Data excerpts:
━━━
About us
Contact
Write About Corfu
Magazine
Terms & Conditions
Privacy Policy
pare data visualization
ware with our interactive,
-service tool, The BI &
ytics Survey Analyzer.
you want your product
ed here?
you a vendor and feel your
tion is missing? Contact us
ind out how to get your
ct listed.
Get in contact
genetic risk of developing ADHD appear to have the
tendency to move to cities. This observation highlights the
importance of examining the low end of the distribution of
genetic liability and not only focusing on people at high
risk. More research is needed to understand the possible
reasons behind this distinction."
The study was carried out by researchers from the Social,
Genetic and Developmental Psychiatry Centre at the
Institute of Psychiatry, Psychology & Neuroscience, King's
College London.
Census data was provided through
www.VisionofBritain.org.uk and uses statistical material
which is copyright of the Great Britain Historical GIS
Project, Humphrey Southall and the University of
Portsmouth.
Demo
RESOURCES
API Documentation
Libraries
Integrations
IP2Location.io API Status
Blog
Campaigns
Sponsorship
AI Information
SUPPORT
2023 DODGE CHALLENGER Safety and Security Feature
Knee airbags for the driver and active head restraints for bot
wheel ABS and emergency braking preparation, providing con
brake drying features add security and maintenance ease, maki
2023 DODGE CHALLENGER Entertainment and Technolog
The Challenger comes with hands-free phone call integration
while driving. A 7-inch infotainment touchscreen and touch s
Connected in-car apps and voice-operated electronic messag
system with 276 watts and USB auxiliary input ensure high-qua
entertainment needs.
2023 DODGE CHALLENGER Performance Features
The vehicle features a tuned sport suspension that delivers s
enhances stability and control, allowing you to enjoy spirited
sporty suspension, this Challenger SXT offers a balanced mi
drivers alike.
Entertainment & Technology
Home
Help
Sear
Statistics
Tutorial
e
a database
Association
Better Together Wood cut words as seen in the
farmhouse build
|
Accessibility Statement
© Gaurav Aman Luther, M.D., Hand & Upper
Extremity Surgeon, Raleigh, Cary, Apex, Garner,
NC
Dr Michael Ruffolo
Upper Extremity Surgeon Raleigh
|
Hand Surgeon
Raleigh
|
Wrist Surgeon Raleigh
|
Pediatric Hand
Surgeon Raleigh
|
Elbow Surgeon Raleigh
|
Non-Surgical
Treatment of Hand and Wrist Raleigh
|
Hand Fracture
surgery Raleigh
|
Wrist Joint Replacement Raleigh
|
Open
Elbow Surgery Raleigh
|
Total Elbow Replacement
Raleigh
━━━
Within the data above, the lines from the one with "tendency to move" to the one with "Genetic and Developmental" must be repeated exactly; no other line belongs in the answer.

*SOLUTION BELOW:*
tendency to move to cities. This observation highlights the
importance of examining the low end of the distribution of
genetic liability and not only focusing on people at high
risk. More research is needed to understand the possible
reasons behind this distinction."
The study was carried out by researchers from the Social,
Genetic and Developmental Psychiatry Centre at the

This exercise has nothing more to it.